## Your objective
Every record below should be repeated exactly. Omit the pictures.

[Data records]

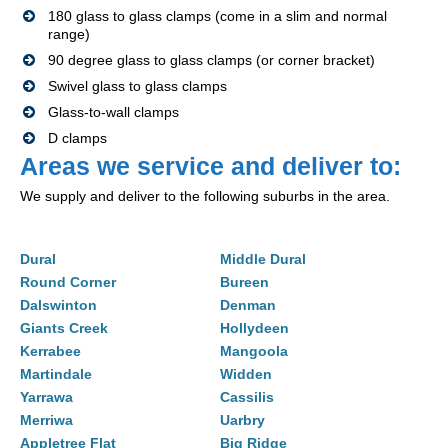
180 glass to glass clamps (come in a slim and normal
range)
90 degree glass to glass clamps (or corner bracket)
Swivel glass to glass clamps
Glass-to-wall clamps
D clamps
Areas we service and deliver to:
We supply and deliver to the following suburbs in the area.
Dural
Middle Dural
Round Corner
Bureen
Dalswinton
Denman
Giants Creek
Hollydeen
Kerrabee
Mangoola
Martindale
Widden
Yarrawa
Cassilis
Merriwa
Uarbry
Appletree Flat
Big Ridge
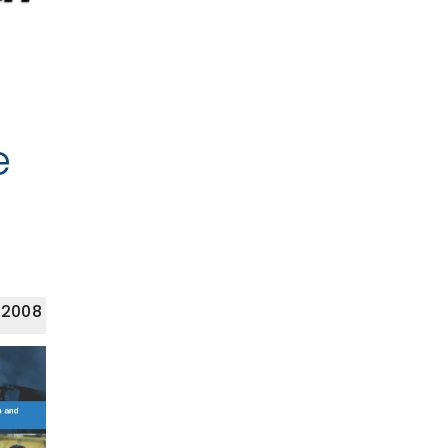
e
 2008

## Exercise answer
180 glass to glass clamps (come in a slim and normal
range)
90 degree glass to glass clamps (or corner bracket)
Swivel glass to glass clamps
Glass-to-wall clamps
D clamps
Areas we service and deliver to:
We supply and deliver to the following suburbs in the area.
Dural
Middle Dural
Round Corner
Bureen
Dalswinton
Denman
Giants Creek
Hollydeen
Kerrabee
Mangoola
Martindale
Widden
Yarrawa
Cassilis
Merriwa
Uarbry
Appletree Flat
Big Ridge
e
 2008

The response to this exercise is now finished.